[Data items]
══════════════════════════════
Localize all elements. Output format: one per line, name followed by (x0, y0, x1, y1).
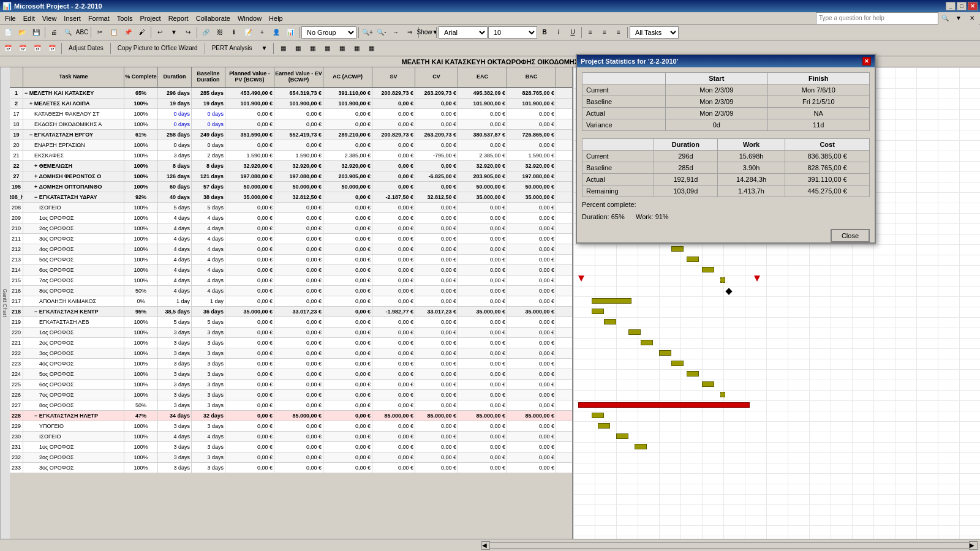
show-dropdown[interactable]: Show▼ (421, 26, 434, 39)
table-row[interactable]: 220 1ος ΟΡΟΦΟΣ 100% 3 days 3 days 0,00 €… (10, 328, 572, 338)
spell-check-button[interactable]: ABC (75, 26, 89, 39)
menu-view[interactable]: View (39, 13, 61, 23)
menu-project[interactable]: Project (136, 13, 164, 23)
menu-file[interactable]: File (1, 13, 20, 23)
tb2-grid3[interactable]: ▦ (306, 42, 319, 54)
go-to-task[interactable]: → (389, 26, 402, 39)
scrollbar-right[interactable]: ▶ (969, 541, 978, 550)
undo-button[interactable]: ↩ (153, 26, 167, 39)
table-row[interactable]: 195 + ΔΟΜΗΣΗ ΟΠΤΟΠΛΙΝΘΟ 100% 60 days 57 … (10, 182, 572, 192)
menu-window[interactable]: Window (234, 13, 265, 23)
scrollbar-left[interactable]: ◀ (481, 541, 490, 550)
pert-dropdown[interactable]: ▼ (257, 42, 271, 54)
table-row[interactable]: 219 ΕΓΚΑΤΑΣΤΑΣΗ ΛΕΒ 100% 5 days 5 days 0… (10, 317, 572, 328)
table-row[interactable]: 228 − ΕΓΚΑΤΑΣΤΑΣΗ ΗΛΕΤΡ 47% 34 days 32 d… (10, 411, 572, 421)
tb2-grid4[interactable]: ▦ (320, 42, 334, 54)
table-row[interactable]: 212 4ος ΟΡΟΦΟΣ 100% 4 days 4 days 0,00 €… (10, 244, 572, 255)
table-row[interactable]: 21 ΕΚΣΚΑΦΕΣ 100% 3 days 2 days 1.590,00 … (10, 151, 572, 161)
toolbar-close[interactable]: ✕ (965, 12, 979, 24)
new-button[interactable]: 📄 (1, 26, 15, 39)
table-row[interactable]: 208 ΙΣΟΓΕΙΟ 100% 5 days 5 days 0,00 € 0,… (10, 203, 572, 213)
table-row[interactable]: 223 4ος ΟΡΟΦΟΣ 100% 3 days 3 days 0,00 €… (10, 359, 572, 369)
all-tasks-dropdown[interactable]: All Tasks (630, 26, 679, 39)
table-row[interactable]: 210 2ος ΟΡΟΦΟΣ 100% 4 days 4 days 0,00 €… (10, 223, 572, 234)
table-row[interactable]: 2 + ΜΕΛΕΤΕΣ ΚΑΙ ΛΟΙΠΑ 100% 19 days 19 da… (10, 99, 572, 109)
table-row[interactable]: 232 2ος ΟΡΟΦΟΣ 100% 3 days 3 days 0,00 €… (10, 452, 572, 463)
table-row[interactable]: 224 5ος ΟΡΟΦΟΣ 100% 3 days 3 days 0,00 €… (10, 369, 572, 380)
pert-analysis-button[interactable]: PERT Analysis (208, 42, 257, 54)
italic-button[interactable]: I (552, 26, 565, 39)
link-button[interactable]: 🔗 (199, 26, 213, 39)
bold-button[interactable]: B (538, 26, 551, 39)
no-group-dropdown[interactable]: No Group (301, 26, 356, 39)
add-subproject[interactable]: + (255, 26, 269, 39)
table-row[interactable]: 20 ΕΝΑΡΞΗ ΕΡΓΑΣΙΩΝ 100% 0 days 0 days 0,… (10, 140, 572, 151)
table-row[interactable]: 225 6ος ΟΡΟΦΟΣ 100% 3 days 3 days 0,00 €… (10, 380, 572, 390)
copy-picture-button[interactable]: Copy Picture to Office Wizard (113, 42, 202, 54)
table-row[interactable]: 27 + ΔΟΜΗΣΗ ΦΕΡΟΝΤΟΣ Ο 100% 126 days 121… (10, 171, 572, 182)
menu-format[interactable]: Format (85, 13, 113, 23)
table-row[interactable]: 22 + ΘΕΜΕΛΙΩΣΗ 100% 8 days 8 days 32.920… (10, 161, 572, 171)
window-controls[interactable]: _ □ ✕ (946, 2, 978, 10)
table-row[interactable]: 222 3ος ΟΡΟΦΟΣ 100% 3 days 3 days 0,00 €… (10, 348, 572, 359)
paste-button[interactable]: 📌 (121, 26, 135, 39)
table-row[interactable]: 226 7ος ΟΡΟΦΟΣ 100% 3 days 3 days 0,00 €… (10, 390, 572, 400)
tb2-grid2[interactable]: ▦ (291, 42, 304, 54)
table-row[interactable]: 221 2ος ΟΡΟΦΟΣ 100% 3 days 3 days 0,00 €… (10, 338, 572, 348)
table-row[interactable]: 1 − ΜΕΛΕΤΗ ΚΑΙ ΚΑΤΑΣΚΕΥ 65% 296 days 285… (10, 88, 572, 99)
table-row[interactable]: 213 5ος ΟΡΟΦΟΣ 100% 4 days 4 days 0,00 €… (10, 255, 572, 265)
open-button[interactable]: 📂 (15, 26, 29, 39)
tb2-btn1[interactable]: 📅 (1, 42, 15, 54)
table-row[interactable]: 214 6ος ΟΡΟΦΟΣ 100% 4 days 4 days 0,00 €… (10, 265, 572, 276)
underline-button[interactable]: U (566, 26, 579, 39)
tb2-grid1[interactable]: ▦ (276, 42, 290, 54)
zoom-in[interactable]: 🔍+ (361, 26, 374, 39)
table-row[interactable]: 19 − ΕΓΚΑΤΑΣΤΑΣΗ ΕΡΓΟΥ 61% 258 days 249 … (10, 130, 572, 140)
close-button[interactable]: ✕ (968, 2, 978, 10)
minimize-button[interactable]: _ (946, 2, 956, 10)
menu-insert[interactable]: Insert (60, 13, 85, 23)
tb2-grid7[interactable]: ▦ (364, 42, 378, 54)
resource-graph[interactable]: 📊 (284, 26, 297, 39)
table-row[interactable]: 233 3ος ΟΡΟΦΟΣ 100% 3 days 3 days 0,00 €… (10, 463, 572, 473)
table-row[interactable]: 18 ΕΚΔΟΣΗ ΟΙΚΟΔΟΜΙΚΗΣ Α 100% 0 days 0 da… (10, 119, 572, 130)
table-row[interactable]: 227 8ος ΟΡΟΦΟΣ 50% 3 days 3 days 0,00 € … (10, 400, 572, 411)
table-row[interactable]: 208_h − ΕΓΚΑΤΑΣΤΑΣΗ ΥΔΡΑΥ 92% 40 days 38… (10, 192, 572, 203)
align-left[interactable]: ≡ (584, 26, 597, 39)
adjust-dates-button[interactable]: Adjust Dates (64, 42, 108, 54)
copy-button[interactable]: 📋 (107, 26, 121, 39)
table-row[interactable]: 216 8ος ΟΡΟΦΟΣ 50% 4 days 4 days 0,00 € … (10, 286, 572, 296)
tb2-grid5[interactable]: ▦ (335, 42, 349, 54)
table-row[interactable]: 217 ΑΠΟΛΗΞΗ ΚΛΙΜΑΚΟΣ 0% 1 day 1 day 0,00… (10, 296, 572, 307)
font-dropdown[interactable]: Arial (439, 26, 488, 39)
zoom-out[interactable]: 🔍- (375, 26, 388, 39)
menu-tools[interactable]: Tools (113, 13, 137, 23)
tb2-grid6[interactable]: ▦ (350, 42, 363, 54)
save-button[interactable]: 💾 (29, 26, 43, 39)
table-row[interactable]: 231 1ος ΟΡΟΦΟΣ 100% 3 days 3 days 0,00 €… (10, 442, 572, 452)
table-row[interactable]: 230 ΙΣΟΓΕΙΟ 100% 4 days 4 days 0,00 € 0,… (10, 432, 572, 442)
project-statistics-dialog[interactable]: Project Statistics for '2-2-2010' ✕ Star… (576, 54, 876, 244)
help-search[interactable] (816, 12, 938, 24)
maximize-button[interactable]: □ (957, 2, 967, 10)
tb2-btn2[interactable]: 📅 (16, 42, 29, 54)
print-button[interactable]: 🖨 (47, 26, 61, 39)
notes-button[interactable]: 📝 (241, 26, 255, 39)
menu-report[interactable]: Report (165, 13, 192, 23)
menu-edit[interactable]: Edit (20, 13, 39, 23)
table-row[interactable]: 209 1ος ΟΡΟΦΟΣ 100% 4 days 4 days 0,00 €… (10, 213, 572, 223)
table-row[interactable]: 211 3ος ΟΡΟΦΟΣ 100% 4 days 4 days 0,00 €… (10, 234, 572, 244)
table-row[interactable]: 229 ΥΠΟΓΕΙΟ 100% 3 days 3 days 0,00 € 0,… (10, 421, 572, 432)
unlink-button[interactable]: ⛓ (213, 26, 227, 39)
redo-button[interactable]: ↪ (181, 26, 195, 39)
format-painter[interactable]: 🖌 (135, 26, 149, 39)
table-row[interactable]: 218 − ΕΓΚΑΤΑΣΤΑΣΗ ΚΕΝΤΡ 95% 38,5 days 36… (10, 307, 572, 317)
close-button[interactable]: Close (831, 229, 870, 242)
undo-dropdown[interactable]: ▼ (167, 26, 181, 39)
table-row[interactable]: 215 7ος ΟΡΟΦΟΣ 100% 4 days 4 days 0,00 €… (10, 276, 572, 286)
tb2-btn3[interactable]: 📅 (31, 42, 44, 54)
menu-help[interactable]: Help (265, 13, 287, 23)
task-info[interactable]: ℹ (227, 26, 241, 39)
align-right[interactable]: ≡ (612, 26, 625, 39)
cut-button[interactable]: ✂ (93, 26, 107, 39)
══════════════════════════════
Exercise directions: Indicate how many lines in the records above contain the word "menu", giving only the number.

Task solution: 10